Anti-de-Sitter-Maxwell-Yang-Mills black holes thermodynamics from nonlocal observables point of view

TL;DR

This paper explores the thermodynamics of Anti-de Sitter black holes in Einstein-Maxwell-Yang-Mills gravity using nonlocal observables like holographic entanglement entropy, revealing Van der Waals-like behavior and new phase structures.

Contribution

It demonstrates the application of nonlocal observables to analyze black hole phase transitions and uncovers novel phase behavior in grand canonical ensembles.

Findings

Nonlocal observables show Van der Waals-like behavior near critical points.

A new phase structure emerges in grand canonical ensemble where critical behavior vanishes.

Holographic entanglement entropy and two-point functions reflect thermodynamic phase transitions.

Abstract

In this paper, we analyze the thermodynamic properties of the Anti de Sitter black hole in the Einstein-Maxwell-Yang-Mills-AdS gravity (EMYM) via many approaches and in different thermodynamical ensembles (canonical/ grand canonical).

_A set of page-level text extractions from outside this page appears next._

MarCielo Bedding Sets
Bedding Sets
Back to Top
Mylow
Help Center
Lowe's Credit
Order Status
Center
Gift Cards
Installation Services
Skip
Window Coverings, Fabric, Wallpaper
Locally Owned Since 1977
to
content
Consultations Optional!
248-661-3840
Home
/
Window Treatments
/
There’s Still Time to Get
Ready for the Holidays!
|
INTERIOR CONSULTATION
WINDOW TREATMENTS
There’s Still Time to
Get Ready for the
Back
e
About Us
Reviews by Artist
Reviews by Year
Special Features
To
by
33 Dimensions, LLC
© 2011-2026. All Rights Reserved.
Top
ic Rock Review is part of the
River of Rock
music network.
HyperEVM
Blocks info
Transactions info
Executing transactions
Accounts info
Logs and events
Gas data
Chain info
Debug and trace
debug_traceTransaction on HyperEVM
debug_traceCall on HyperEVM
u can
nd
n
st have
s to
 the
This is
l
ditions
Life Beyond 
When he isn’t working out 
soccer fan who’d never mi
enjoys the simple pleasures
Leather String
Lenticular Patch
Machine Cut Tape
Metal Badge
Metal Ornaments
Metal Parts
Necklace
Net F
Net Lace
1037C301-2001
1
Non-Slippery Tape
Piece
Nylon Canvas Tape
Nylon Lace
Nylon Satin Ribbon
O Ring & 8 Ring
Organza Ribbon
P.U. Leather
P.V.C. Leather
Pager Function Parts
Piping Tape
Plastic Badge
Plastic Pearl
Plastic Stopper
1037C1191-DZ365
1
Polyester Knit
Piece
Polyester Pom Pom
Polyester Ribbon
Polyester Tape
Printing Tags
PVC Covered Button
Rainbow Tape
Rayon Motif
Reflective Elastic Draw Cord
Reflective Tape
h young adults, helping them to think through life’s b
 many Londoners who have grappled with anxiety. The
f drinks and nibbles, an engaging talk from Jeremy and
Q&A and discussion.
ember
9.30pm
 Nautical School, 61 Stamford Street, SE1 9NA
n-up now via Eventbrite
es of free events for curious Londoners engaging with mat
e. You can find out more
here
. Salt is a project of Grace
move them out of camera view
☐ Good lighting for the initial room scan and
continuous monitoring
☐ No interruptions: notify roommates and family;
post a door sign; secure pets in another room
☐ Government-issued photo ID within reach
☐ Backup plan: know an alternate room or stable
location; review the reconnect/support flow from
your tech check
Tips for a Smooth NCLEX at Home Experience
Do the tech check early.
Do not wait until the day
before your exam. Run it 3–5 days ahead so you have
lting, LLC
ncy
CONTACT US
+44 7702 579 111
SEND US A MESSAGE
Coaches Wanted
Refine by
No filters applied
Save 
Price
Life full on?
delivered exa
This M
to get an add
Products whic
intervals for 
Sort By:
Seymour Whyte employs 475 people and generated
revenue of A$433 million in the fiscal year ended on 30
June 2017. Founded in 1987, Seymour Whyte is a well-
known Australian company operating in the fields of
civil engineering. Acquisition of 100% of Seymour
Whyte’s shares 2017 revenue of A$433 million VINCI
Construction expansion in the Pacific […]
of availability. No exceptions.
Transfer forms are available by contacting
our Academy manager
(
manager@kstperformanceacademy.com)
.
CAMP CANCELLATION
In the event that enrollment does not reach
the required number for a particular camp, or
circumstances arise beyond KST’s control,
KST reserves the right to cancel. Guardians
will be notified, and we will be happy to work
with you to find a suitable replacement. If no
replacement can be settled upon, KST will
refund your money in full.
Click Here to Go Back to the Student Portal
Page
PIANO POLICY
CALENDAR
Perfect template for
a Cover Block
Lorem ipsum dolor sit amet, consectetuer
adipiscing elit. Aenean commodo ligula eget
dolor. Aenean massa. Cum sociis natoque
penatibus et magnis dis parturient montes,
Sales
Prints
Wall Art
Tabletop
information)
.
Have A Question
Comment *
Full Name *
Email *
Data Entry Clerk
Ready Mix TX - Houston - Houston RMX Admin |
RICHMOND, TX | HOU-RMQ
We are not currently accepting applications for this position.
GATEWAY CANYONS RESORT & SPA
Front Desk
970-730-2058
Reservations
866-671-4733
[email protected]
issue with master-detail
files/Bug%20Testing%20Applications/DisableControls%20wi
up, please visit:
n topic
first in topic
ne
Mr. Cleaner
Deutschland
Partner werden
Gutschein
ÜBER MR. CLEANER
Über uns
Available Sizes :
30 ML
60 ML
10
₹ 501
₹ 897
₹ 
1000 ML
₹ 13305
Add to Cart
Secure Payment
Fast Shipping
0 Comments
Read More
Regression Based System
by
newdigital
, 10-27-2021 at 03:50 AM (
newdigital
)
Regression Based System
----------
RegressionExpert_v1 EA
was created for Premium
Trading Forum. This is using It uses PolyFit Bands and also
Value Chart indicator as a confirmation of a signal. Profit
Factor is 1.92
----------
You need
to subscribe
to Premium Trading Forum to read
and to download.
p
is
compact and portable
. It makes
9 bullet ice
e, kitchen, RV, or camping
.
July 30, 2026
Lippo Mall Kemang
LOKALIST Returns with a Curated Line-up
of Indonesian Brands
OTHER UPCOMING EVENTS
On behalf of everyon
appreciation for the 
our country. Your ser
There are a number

First, we give a concise overview of this phase structure in the entropy-thermal diagram for fixed charges then we investigate this thermodynamical structure in fixed potentials ensemble. The Next relevant step is recalling the nonlocal observables such as holographic entanglement entropy and two-point correlation function to show that both observables exhibit a Van der Waals-like behavior in our numerical accuracy and just near the critical line as the case of the thermal entropy for fixed charges by checking Maxwell's equal area law and the critical exponent. In the light of the grand canonical ensemble, we also find a newly phase structure for such a black hole where the critical behavior disappears in the thermal picture as well as in the holographic one.